What is being asked: In the material below, find each line that contains the word "target" and copy it.

Dataset records:
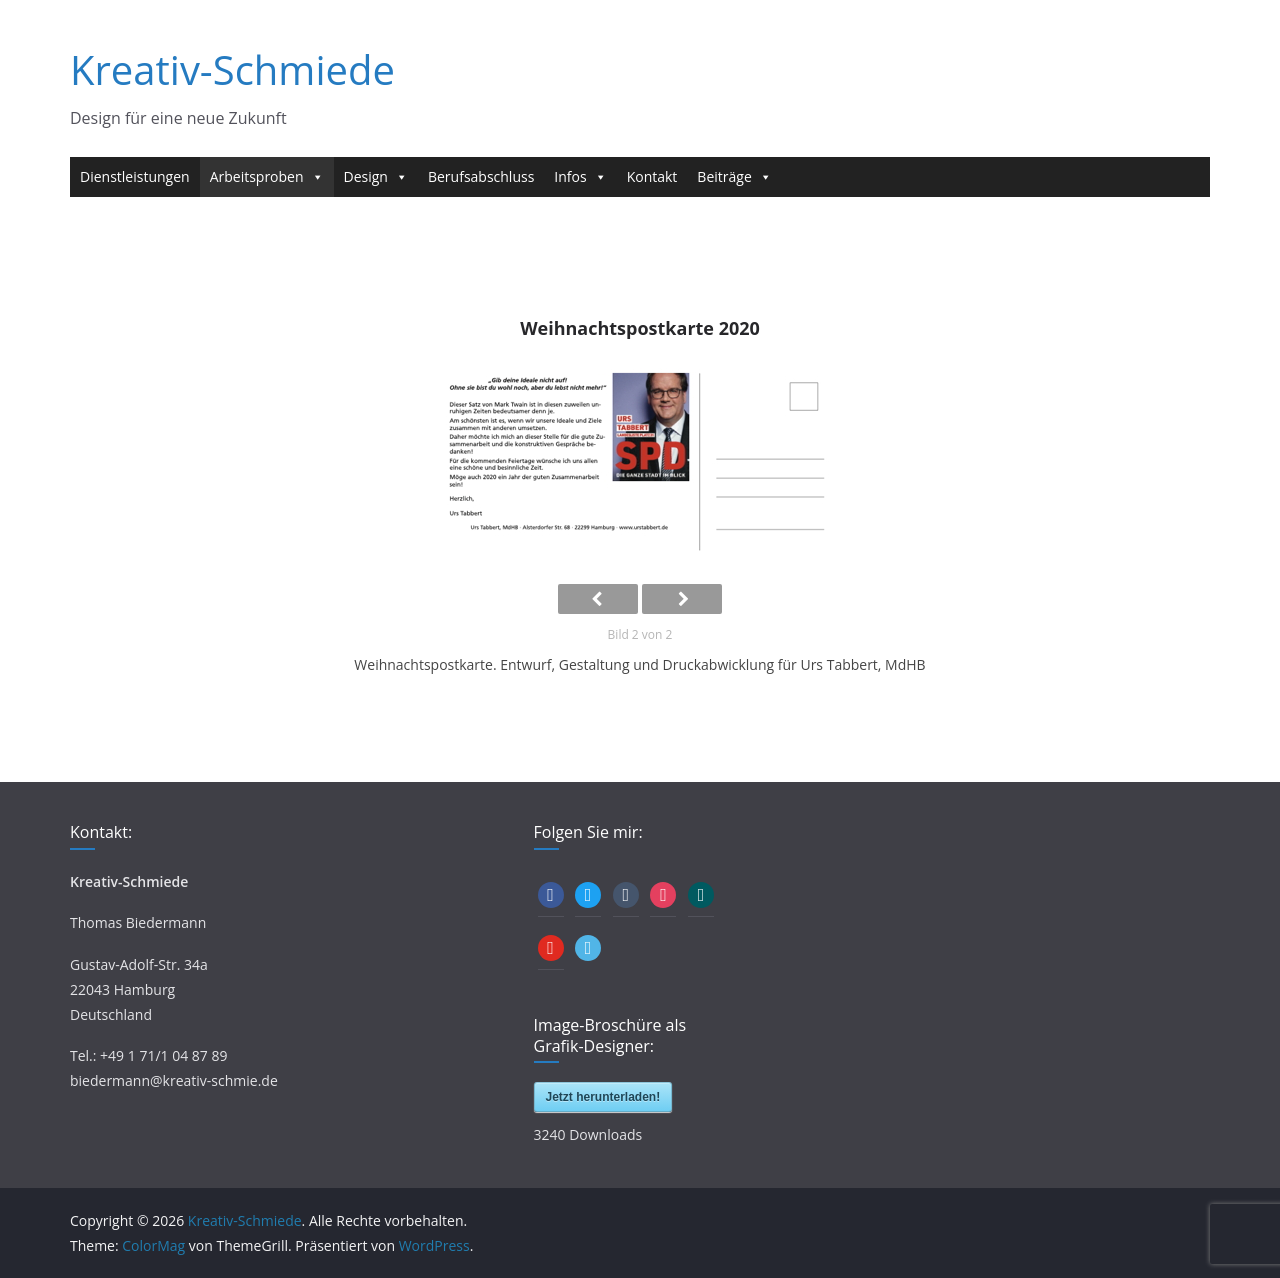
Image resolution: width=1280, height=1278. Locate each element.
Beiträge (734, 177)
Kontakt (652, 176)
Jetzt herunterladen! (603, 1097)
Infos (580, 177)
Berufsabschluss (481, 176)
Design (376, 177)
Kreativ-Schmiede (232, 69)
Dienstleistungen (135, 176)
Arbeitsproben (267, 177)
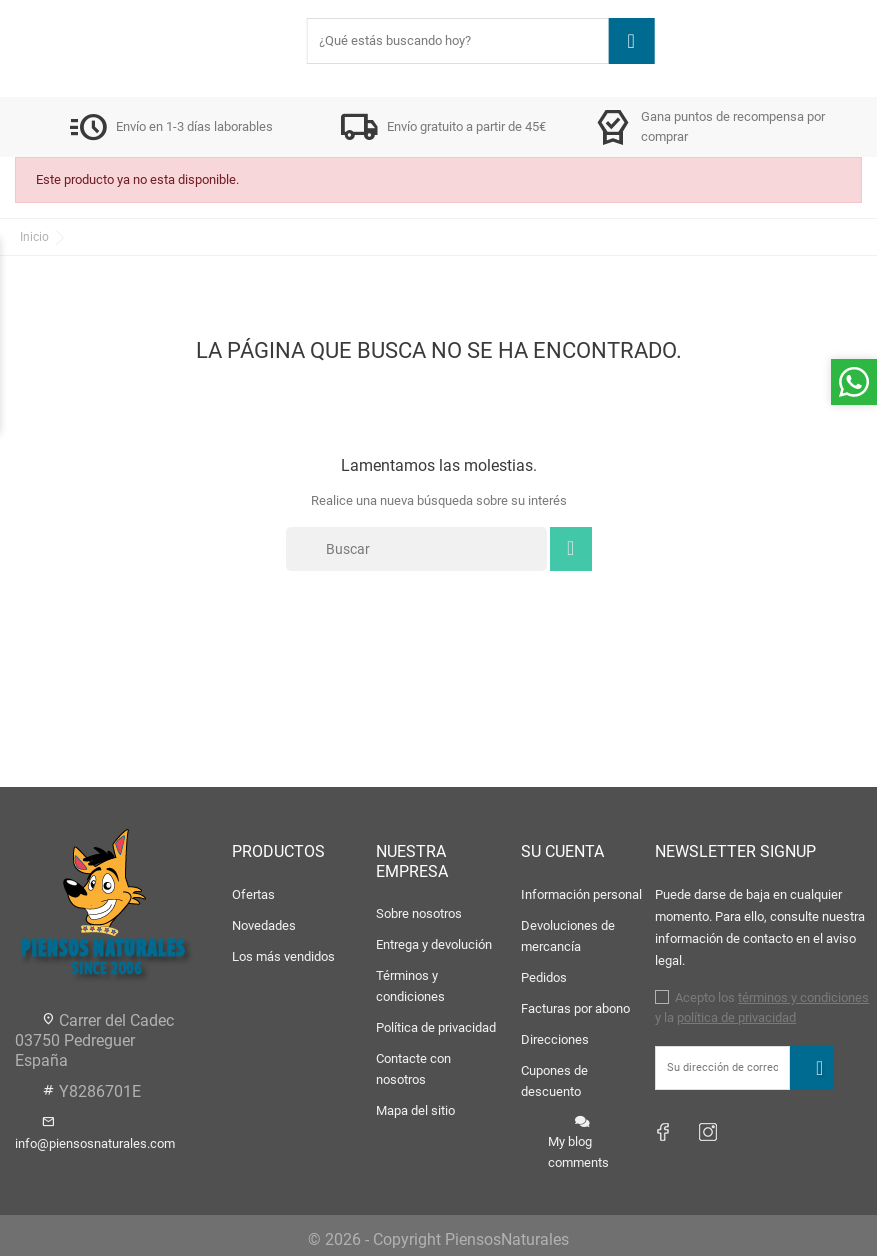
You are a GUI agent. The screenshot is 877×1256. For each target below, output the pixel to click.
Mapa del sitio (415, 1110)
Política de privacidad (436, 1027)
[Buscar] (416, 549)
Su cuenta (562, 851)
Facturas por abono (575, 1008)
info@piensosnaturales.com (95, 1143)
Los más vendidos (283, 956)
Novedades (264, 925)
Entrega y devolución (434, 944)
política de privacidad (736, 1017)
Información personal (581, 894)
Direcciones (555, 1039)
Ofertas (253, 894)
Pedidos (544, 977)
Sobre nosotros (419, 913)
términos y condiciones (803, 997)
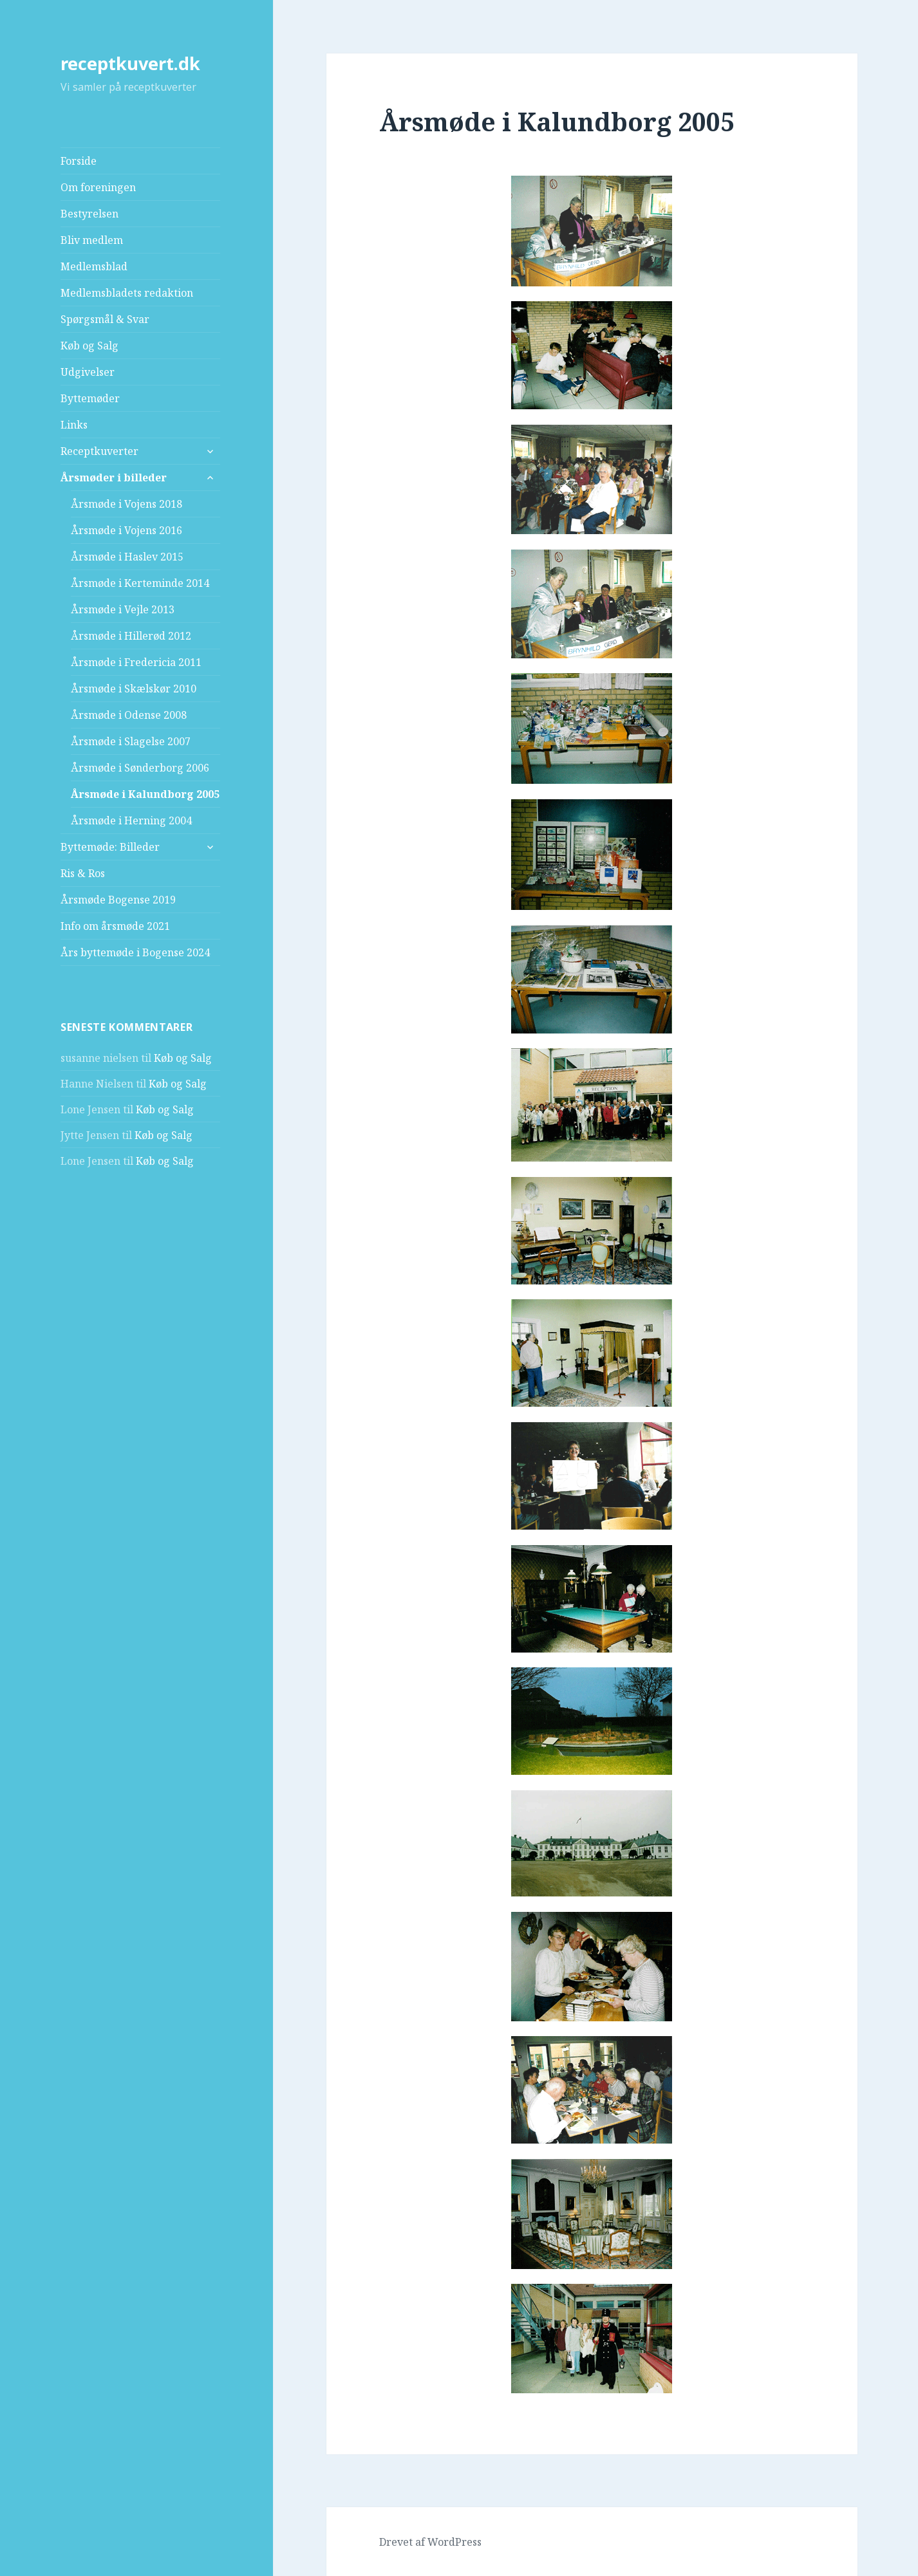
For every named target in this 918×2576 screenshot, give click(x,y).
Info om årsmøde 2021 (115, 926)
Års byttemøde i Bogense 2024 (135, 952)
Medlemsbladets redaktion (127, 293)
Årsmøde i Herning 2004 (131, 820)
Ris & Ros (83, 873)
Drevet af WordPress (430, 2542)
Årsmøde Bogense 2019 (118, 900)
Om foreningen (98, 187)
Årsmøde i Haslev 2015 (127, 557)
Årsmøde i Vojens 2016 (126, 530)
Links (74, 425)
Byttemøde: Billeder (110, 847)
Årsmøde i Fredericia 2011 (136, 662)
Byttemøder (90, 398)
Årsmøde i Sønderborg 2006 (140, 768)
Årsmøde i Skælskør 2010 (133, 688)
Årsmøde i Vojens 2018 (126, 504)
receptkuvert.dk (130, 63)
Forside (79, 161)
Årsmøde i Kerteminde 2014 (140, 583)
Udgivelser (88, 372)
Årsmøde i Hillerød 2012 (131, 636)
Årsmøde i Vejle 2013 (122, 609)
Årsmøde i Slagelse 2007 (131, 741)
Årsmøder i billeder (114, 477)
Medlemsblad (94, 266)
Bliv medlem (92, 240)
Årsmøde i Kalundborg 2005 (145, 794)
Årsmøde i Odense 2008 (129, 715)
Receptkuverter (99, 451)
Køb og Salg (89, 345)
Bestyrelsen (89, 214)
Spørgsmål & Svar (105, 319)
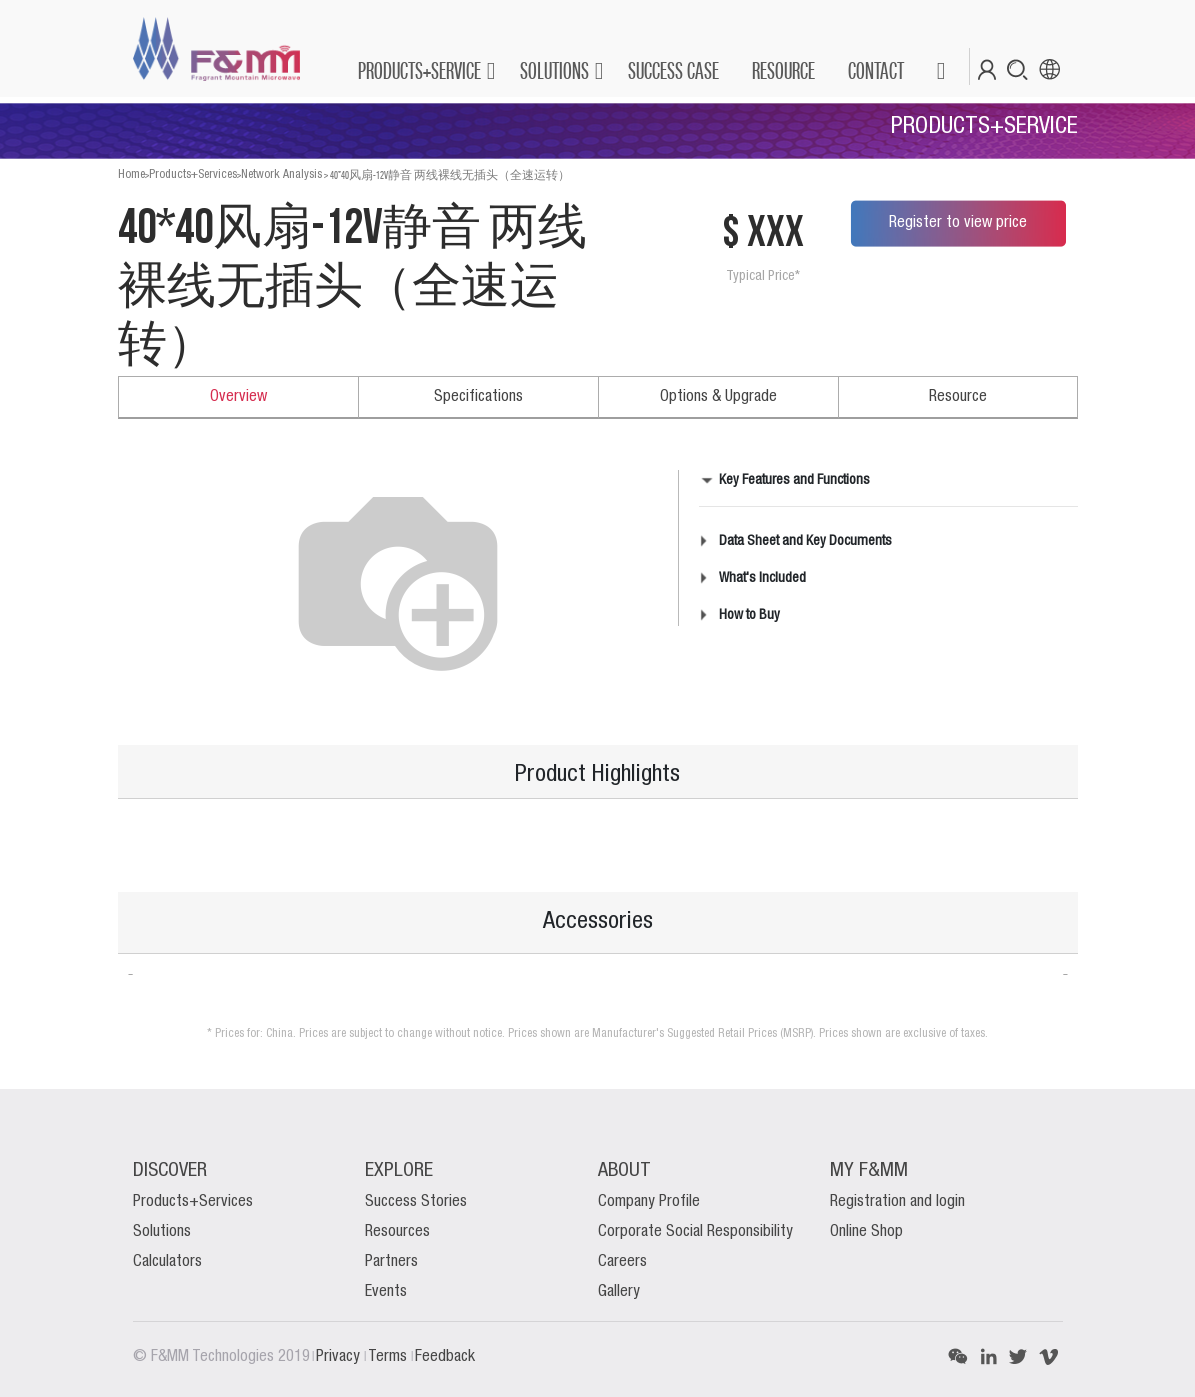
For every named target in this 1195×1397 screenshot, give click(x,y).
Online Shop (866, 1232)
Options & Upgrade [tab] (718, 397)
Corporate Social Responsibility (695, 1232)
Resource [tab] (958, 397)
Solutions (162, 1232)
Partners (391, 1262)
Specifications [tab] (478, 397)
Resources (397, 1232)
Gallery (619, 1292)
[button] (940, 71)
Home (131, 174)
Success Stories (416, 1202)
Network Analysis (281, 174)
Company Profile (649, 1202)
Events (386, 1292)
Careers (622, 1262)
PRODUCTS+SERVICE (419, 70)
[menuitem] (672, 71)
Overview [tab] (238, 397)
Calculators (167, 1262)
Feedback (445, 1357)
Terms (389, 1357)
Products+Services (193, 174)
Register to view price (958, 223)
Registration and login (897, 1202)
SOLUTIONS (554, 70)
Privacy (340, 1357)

Problem solution:
You are a GUI agent. The screenshot is 877×1256. For each target below, output the pixel to click.
For every named target in this 918×2576 screenshot, give click(x,y).
For every named target in this 1195×1397 screenshot, give click(x,y).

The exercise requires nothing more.